Dosłownie dwie minuty później staliśmy przed drzwiami, czekając, aż ktoś je otworzy.

Wstrzymałem oddech, gdy powoli się uchylały, a zza nich wyłoniła się na oko pięćdziesięcioletnia kobieta. Miała krótkie, ciemne włosy oraz kolor oczu identyczny, jak Kimberly. Wzrostem również były do siebie zbliżone, ale nie to przykuło moją uwagę najbardziej.

Serce prawie mi pękło, kiedy dostrzegłem wzbierające się w oczach kobiety łzy. Łzy, które nie były łzami wzruszenia czy szczęścia.

Kobieta z niepokojem taksowała wzrokiem ciało córki, które niestety wciąż miało ślady przemocy fizycznej.

Żadna z nich się nie odzywała. Badały się spojrzeniami, a starsza z nich nie potrafiła dłużej powstrzymać płaczu. Wzięła w ramiona Kimberly, a wtedy ona również się rozpłakała.

Chciałem dać im odrobinę prywatności, ale nie miałem pojęcia, gdzie powinienem pójść. Dlatego postanowiłem zachowywać się jak najciszej i dać im tyle czasu, ile potrzebowały.

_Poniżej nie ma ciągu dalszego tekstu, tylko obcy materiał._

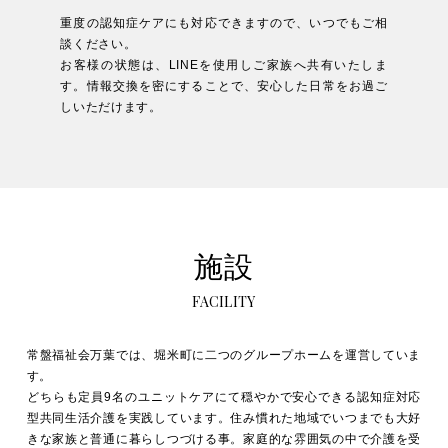
重度の認知症ケアにも対応できますので、いつでもご相
談ください。
お客様の状態は、LINEを使用しご家族へ共有いたしま
す。情報交換を密にすることで、安心した日常をお過ご
しいただけます。
施設
FACILITY
常盤福祉会万葉では、堀米町に二つのグループホームを運営していま
す。
どちらも定員9名のユニットケアにて穏やかで安心できる認知症対応
型共同生活介護を実践しています。住み慣れた地域でいつまでも大好
きな家族と普通に暮らしつづける事。家庭的な雰囲気の中で介護を受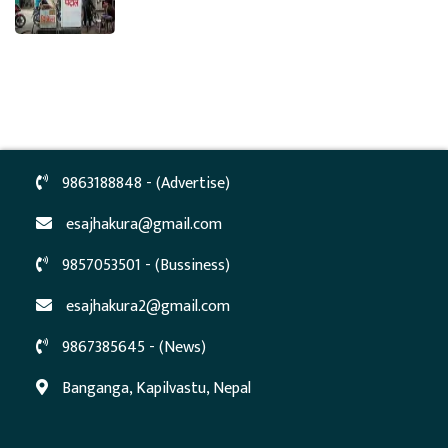
9863188848 - (Advertise)
esajhakura@gmail.com
9857053501 - (Bussiness)
esajhakura2@gmail.com
9867385645 - (News)
Banganga, Kapilvastu, Nepal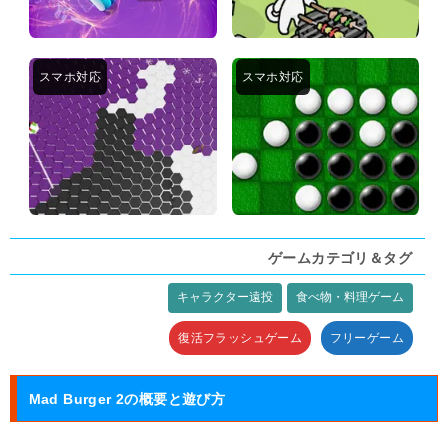
ゲームカテゴリ＆タグ
キャラクター遠投
食べ物・料理ゲーム
タグ:
復活フラッシュゲーム
フリーゲーム
Mad Burger 2の概要と遊び方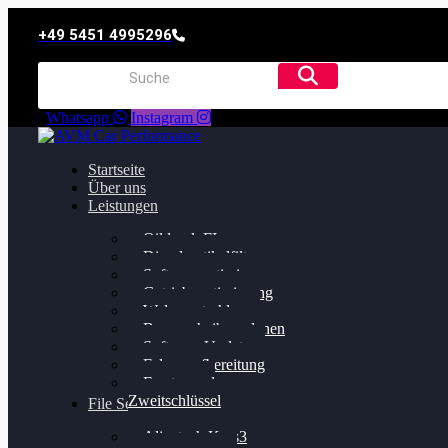
+49 5451 4995296
Whatsapp
Instagram
Startseite
Über uns
Leistungen
Oildruck FIx
Dieselpartikelfilter
Softwareoptimierung
Getriebeoptimierung
Walnussstrahlen
Bremsscheiben planen
Software Update
Felgenaufbereitung
Ersatz- und
Zweitschlüssel
File Service
Alientech Kess3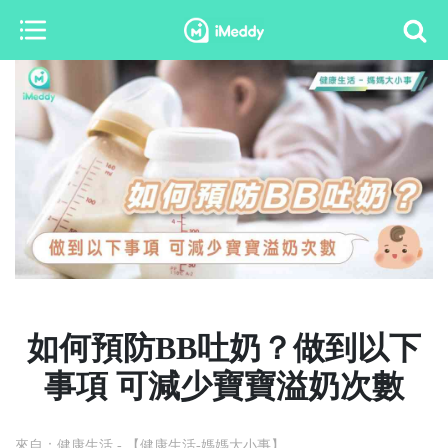
​如何預防BB吐奶？做到以下
事項 可減少寶寶溢奶次數
來自：健康生活
- 【健康生活-媽媽大小事】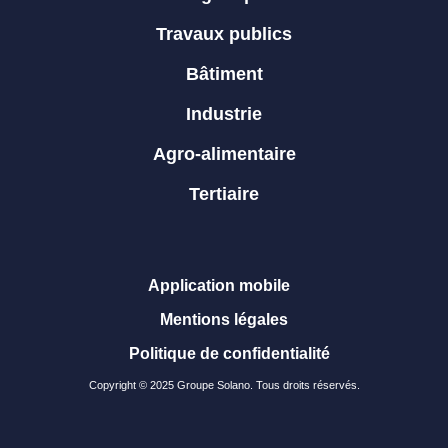
Travaux publics
Bâtiment
Industrie
Agro-alimentaire
Tertiaire
Application mobile
Mentions légales
Politique de confidentialité
Copyright © 2025 Groupe Solano. Tous droits réservés.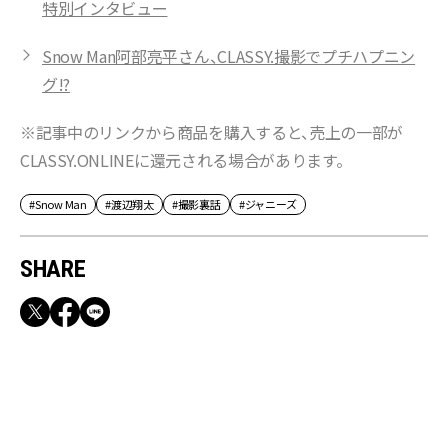
特別インタビュー
Snow Man阿部亮平さん、CLASSY.撮影でプチハプニン
グ!?
※記事中のリンクから商品を購入すると、売上の一部が
CLASSY.ONLINEに還元される場合があります。
#Snow Man
#渡辺翔太
#撮影裏話
#ジャニーズ
SHARE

— Mamo, tak bardzo przepraszam — łkała Kim. — Miałaś rację. Przepraszam, że nie posłuchałam i...

— Ćśś, cichutko maleńka. Już dobrze — jej głos był uspokajający.

Gładziła Kimberly po plecach, nie puszczając jej ani na sekundę. Kobiety trwały tak przytulone jeszcze dłuższy czas, dopóki Kim nie odsunęła się od mamy, najwyraźniej chcąc spojrzeć jej w oczy.